How to complete this task> Wherever the word "Developer" appears in a line of the data, that line should be copied.

============================================================

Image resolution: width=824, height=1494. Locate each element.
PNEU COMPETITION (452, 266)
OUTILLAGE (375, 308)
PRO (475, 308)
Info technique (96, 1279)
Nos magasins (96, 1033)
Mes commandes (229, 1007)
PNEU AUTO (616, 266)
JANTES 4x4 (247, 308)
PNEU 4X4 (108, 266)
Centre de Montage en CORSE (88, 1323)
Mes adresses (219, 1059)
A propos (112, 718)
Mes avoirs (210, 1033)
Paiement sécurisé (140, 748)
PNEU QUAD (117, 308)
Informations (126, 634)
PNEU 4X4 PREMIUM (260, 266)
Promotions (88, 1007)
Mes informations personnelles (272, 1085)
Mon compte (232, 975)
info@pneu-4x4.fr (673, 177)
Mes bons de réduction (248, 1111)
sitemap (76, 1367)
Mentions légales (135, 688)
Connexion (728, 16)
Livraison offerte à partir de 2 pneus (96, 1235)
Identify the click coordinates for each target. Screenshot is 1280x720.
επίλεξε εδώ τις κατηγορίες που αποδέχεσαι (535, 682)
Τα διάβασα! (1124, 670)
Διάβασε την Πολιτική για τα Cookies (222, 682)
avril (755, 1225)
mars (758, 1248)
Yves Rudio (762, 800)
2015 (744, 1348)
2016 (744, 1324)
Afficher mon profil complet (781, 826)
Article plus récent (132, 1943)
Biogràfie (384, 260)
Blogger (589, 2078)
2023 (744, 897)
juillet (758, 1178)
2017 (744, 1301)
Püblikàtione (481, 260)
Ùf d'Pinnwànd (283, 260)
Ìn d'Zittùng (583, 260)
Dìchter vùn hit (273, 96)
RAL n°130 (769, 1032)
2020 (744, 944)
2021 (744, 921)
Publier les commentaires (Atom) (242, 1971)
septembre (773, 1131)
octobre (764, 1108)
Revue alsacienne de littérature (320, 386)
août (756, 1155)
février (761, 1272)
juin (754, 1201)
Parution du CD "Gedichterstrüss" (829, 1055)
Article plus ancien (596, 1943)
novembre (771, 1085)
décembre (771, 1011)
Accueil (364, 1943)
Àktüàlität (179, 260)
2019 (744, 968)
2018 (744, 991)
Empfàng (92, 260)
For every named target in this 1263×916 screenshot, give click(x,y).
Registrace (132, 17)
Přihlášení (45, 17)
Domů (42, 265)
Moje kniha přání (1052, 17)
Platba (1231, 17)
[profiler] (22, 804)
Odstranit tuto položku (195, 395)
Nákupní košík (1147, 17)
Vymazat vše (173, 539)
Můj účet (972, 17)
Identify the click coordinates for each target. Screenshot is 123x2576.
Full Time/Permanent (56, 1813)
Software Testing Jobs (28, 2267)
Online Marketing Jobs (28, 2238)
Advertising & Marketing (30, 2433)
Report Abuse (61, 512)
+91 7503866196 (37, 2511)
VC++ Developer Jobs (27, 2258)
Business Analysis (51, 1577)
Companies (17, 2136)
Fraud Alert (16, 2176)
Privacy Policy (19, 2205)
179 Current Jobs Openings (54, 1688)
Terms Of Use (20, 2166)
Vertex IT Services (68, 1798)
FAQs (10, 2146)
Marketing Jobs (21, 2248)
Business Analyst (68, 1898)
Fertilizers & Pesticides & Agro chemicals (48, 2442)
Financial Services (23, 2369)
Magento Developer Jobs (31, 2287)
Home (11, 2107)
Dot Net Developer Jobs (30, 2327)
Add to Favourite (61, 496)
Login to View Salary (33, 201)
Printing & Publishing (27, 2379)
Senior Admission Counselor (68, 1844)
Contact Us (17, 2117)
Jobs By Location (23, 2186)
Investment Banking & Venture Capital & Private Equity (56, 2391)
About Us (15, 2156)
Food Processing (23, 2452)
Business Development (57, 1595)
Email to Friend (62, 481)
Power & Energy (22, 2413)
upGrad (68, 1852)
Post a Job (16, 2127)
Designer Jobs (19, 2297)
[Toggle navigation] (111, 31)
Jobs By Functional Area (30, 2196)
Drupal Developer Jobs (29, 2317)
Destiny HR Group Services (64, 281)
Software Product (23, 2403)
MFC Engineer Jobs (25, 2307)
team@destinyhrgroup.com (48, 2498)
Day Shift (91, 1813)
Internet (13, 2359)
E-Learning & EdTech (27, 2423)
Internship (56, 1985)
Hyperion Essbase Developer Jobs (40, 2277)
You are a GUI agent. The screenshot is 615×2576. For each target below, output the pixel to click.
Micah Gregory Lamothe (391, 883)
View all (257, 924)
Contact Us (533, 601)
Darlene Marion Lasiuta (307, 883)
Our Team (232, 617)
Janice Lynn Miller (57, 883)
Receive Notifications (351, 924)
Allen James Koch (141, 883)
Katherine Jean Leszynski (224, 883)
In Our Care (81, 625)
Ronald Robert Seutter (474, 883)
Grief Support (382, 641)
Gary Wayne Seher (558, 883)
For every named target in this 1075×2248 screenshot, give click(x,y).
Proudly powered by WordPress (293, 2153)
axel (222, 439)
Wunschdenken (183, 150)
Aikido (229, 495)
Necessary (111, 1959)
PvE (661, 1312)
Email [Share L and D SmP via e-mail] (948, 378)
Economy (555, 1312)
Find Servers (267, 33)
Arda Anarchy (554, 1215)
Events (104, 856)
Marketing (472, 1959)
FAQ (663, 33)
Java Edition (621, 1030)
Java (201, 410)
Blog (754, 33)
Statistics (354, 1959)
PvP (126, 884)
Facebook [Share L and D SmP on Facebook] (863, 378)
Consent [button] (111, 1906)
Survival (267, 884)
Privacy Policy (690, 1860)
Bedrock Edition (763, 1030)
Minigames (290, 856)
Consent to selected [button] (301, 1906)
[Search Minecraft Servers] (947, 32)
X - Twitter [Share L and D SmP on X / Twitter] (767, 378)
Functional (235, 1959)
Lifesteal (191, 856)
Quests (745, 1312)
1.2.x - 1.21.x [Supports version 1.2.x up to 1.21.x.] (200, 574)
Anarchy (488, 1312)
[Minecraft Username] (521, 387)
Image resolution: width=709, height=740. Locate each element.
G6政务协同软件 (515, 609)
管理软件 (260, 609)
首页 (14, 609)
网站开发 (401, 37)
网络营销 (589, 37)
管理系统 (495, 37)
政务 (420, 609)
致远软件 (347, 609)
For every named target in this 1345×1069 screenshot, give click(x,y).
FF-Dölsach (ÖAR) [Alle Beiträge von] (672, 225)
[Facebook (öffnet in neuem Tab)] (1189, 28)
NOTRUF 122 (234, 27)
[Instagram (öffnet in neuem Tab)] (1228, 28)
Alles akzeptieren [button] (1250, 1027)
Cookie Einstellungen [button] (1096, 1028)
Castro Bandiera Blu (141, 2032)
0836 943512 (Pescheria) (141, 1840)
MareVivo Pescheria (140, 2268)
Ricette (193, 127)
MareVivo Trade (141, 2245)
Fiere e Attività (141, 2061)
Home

============================================================

Reply>
VC++ Developer Jobs (27, 2258)
Magento Developer Jobs (31, 2287)
Dot Net Developer Jobs (30, 2327)
Drupal Developer Jobs (29, 2317)
Hyperion Essbase Developer Jobs (40, 2277)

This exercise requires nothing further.